SIOUX FALLS, S.D. (KELO) — The South Dakota Department of Health announced the first case of multisystem inflammatory syndrome in their bi-weekly COVID-19 briefing on Thursday, June 25.
MIS-C (multisystem inflammatory syndrome) is most commonly seen in people under the age of 21, according to Dr. Joseph Segeleon, Vice President and Chief Medical Officer of Sanford Children’s Hospital and Pediatric Intensive Care Physician.
“It was inevitable that we were going to get our first case,” Segeleon said. “Multisystem inflammatory syndrome is associated with COVID-19.”
MIS-C first started in Europe and then hit the east coast, according to Segleon,
The CDC defines MIS-C as a medical condition where body parts can become inflamed such as the heart, kidneys, lungs, brain, skin, eyes or gastrointestinal organs.
Symptoms of MIS-C include a fever and various other symptoms such as gut pain, vomiting, diarrhea, neck pain, rash, bloodshot eyes or a feeling of extreme exhaustion, according to the CDC.
“We see this in children who’ve had COVID-19. It can be seen up to four weeks after the coronavirus infection,” Segeleon said. “It is caused by a reaction from your body fighting off the coronavirus.
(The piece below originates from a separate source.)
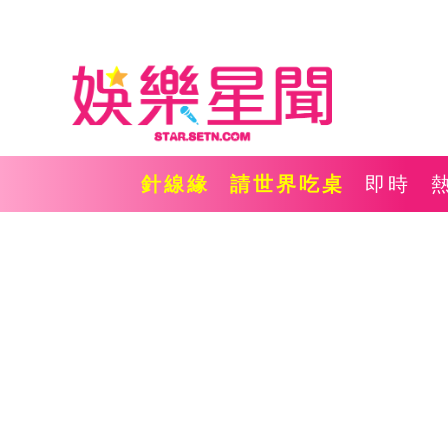
針線緣
請世界吃桌
即時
Inflammation has gone out of control, which can injure the body.”
Segeleon says the use of immunomodulators can be used to fight MIS-C.
Immunomodulators are defined as a medication that is used to regulate or normalize the immune system.
Intravenous immunoglobulin and steroids are also used to fight MIS-C.
Intravenous immunoglobulin or IVIG is used to provide extra antibodies that a body can’t make on its own.
With all of the inflammation, Segeleon says that blood clots are possible, so children will be placed on blood thinners as well.
“It’s important to know that this is not an infection, but the immune system gets so ramped up and out of control, which causes inflammation,” Segeleon said.
According to the CDC’s website, it is unknown what causes MIS-C, but many children with MIS-C had the COVID-19 virus or had been around someone with COVID-19. The CDC says the best way to prevent your child from getting MIS-C is by taking normal everyday actions to prevent your household/family from contracting COVID-19.
MIS-C can be deadly if not treated correctly or efficiently.
“The majority of children will survive MIS-C with proper and early medication,” Segeleon said. “Some kids could have chronic effects, especially heart conditions.”
Segeleon made it a point of emphasis that children with MIS-C are very sick children.
“These kids are quite sick,” Segeleon said. “The children were probably not in the hospital because they may not have known they had COVID-19 or were asymptomatic.”
The CDC says if your child shows any signs of COVID-19 or MIS-C that you should call your child’s doctor.
However, if the signs include trouble breathing, pain or pressure in the chest that does not go away, new confusion, inability to wake up or stay awake, bluish lips or face or severe abdominal pain, then call 911 or go to the emergency room.